O que isso tudo mostra é que Cristo não era contra os juramentos legítimos, mas somente contra os falsos, como os escribas e fariseus, “condutores cegos” (Mt 23:16), ensinavam. Pelo contrário, a crítica de Cristo contra o sistema de falsos juramentos era justamente porque Ele ama e requer o juramento genuínos e sinceros!
Sim, sim; não, não
Com base nisso, podemos entender melhor do que Cristo está falando no Sermão do Monte. Quando Cristo diz, “nem pelo céu… nem pela terra… nem por Jerusalém… nem jurarás pela tua cabeça” (Mt 5:34-35), Ele não está falando de juramentos que eram lícitos no Antigo Testamento, mas que agora, na nova dispensação, Ele estava proibindo. Como já foi demonstrado, os comentários de Cristo no decorrer do Sermão do Monte precisam ser entendidos como esclarecimentos sobre o verdadeiro sentido dos mandamentos contra a má interpretação dos escribas e fariseus, exatamente como Ele fez no templo em Mateus 23. Pelo céu, pela terra, por Jerusalém, pela própria cabeça, eram as formas ilícitas de juramento que os escribas e fariseus praticavam e ensinavam, não formas de juramento que Deus havia ordenado. Cristo não estava combatendo os mandamentos de Deus sobre o juramento, mas a corrupção dos escribas e fariseus. Assim como em Mateus 23, o que Ele condenou no Sermão do Monte eram estas formas de ilícitas de juramento que os escribas e fariseus haviam desenvolvido com base na tradição dos antigos.

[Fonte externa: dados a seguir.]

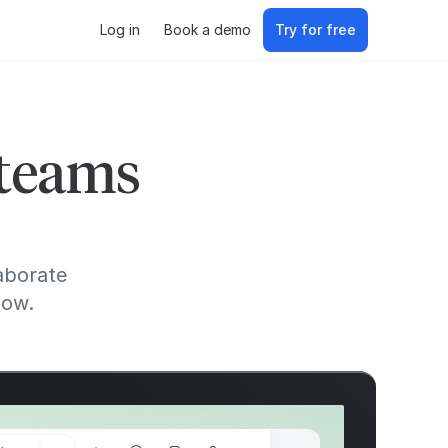
Log in
Book a demo
Try for free
 teams
aborate
low.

“Eu, porém, vos digo que de maneira nenhuma jureis” (Mt 5:34), então, não trata-se uma proibição absoluta contra todo e qualquer juramento, mas somente com os tipos de juramentos que Ele lista logo em seguida, pelo céu, pela terra, por Jerusalém, pela própria cabeça, etc. Como Mateus 23 mostra, essas formas de juramentos faziam parte de um sistema de falsos juramentos desenvolvido pelos escribas e fariseus. A Lei de Deus nunca mandou jurar por qualquer uma dessas coisas, mas somente pelo nome do próprio Deus:
“O SENHOR teu Deus temerás e a ele servirás, e pelo seu nome jurarás”. (Dt 6:13)
“Não furtareis, nem mentireis, nem usareis de falsidade cada um com o seu próximo; nem jurareis falso pelo meu nome, pois profanarás o nome do teu Deus. Eu sou o SENHOR”. (Levítico 19:11-12)
Como ensina o Catecismo de Heidelberg:
102. Podemos jurar também pelos santos ou por outras criaturas?
R. Não, porque o juramento legítimo é uma invocação a Deus, para que Ele, o único que conhece os corações, testemunhe a verdade e nos castigue, se jurarmos falsamente. (1) Tal honra não pertence a criatura alguma (2).
(1) Rm 9:1; 2Co 1:23. (2) Mt 5:34-36; Tg 5:12.
A Lei de Deus manda jurar pelo nome de Deus e proíbe de jurar falsamente pelo nome dEle. Os escribas e fariseus, então, para não ter que jurar falsamente pelo nome de Deus, juravam por outras coisas. Mas com isso eles acabavam pecando duplamente. Primeiro, porque a Lei de Deus não autoriza qualquer outra forma de juramento, somente no nome de Deus. Segundo porque, o mesmo lugar que proíbe o falso juramento diz também, “nem mentireis, nem usareis de falsidade cada um com o seu próximo”, que é o que eles faziam com estes juramentos alternativos que eles inventavam. Então, eles não usavam o nome de Deus para evitar pecar em uma coisa, mas acabavam duplicando a culpa, se enforcando com a própria corda.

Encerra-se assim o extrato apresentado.